● INSTRUCTIONS FOR THE TASK:
Go line by line through the records below. Copy whichever lines contain the string "مرداد".

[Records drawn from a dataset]

=== Section Start ===

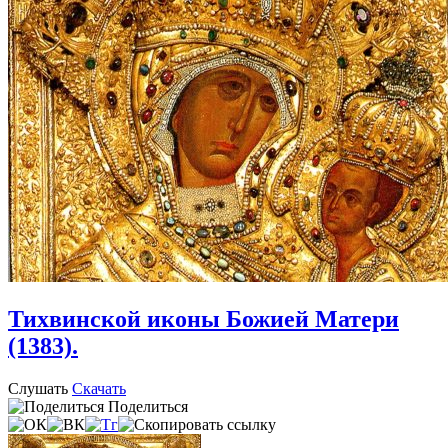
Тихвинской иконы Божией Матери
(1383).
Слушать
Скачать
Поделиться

=== Section End ===
=== Section Start ===

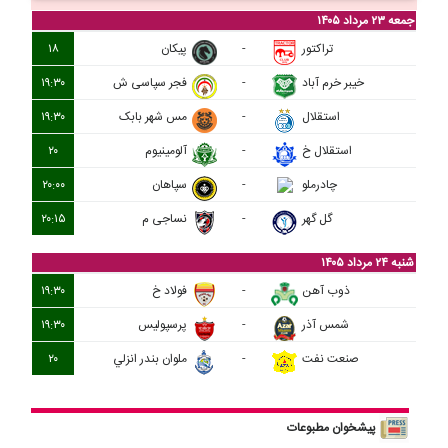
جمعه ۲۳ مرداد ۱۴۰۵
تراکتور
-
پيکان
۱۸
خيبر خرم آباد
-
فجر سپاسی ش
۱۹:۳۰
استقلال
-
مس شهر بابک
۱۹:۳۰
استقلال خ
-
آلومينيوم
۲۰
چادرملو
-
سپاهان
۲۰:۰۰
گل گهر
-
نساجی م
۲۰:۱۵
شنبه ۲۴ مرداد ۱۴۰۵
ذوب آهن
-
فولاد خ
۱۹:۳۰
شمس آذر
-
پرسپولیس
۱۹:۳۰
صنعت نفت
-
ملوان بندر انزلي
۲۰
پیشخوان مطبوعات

=== Section End ===

● RESPONSE TO THIS TASK:
جمعه ۲۳ مرداد ۱۴۰۵
شنبه ۲۴ مرداد ۱۴۰۵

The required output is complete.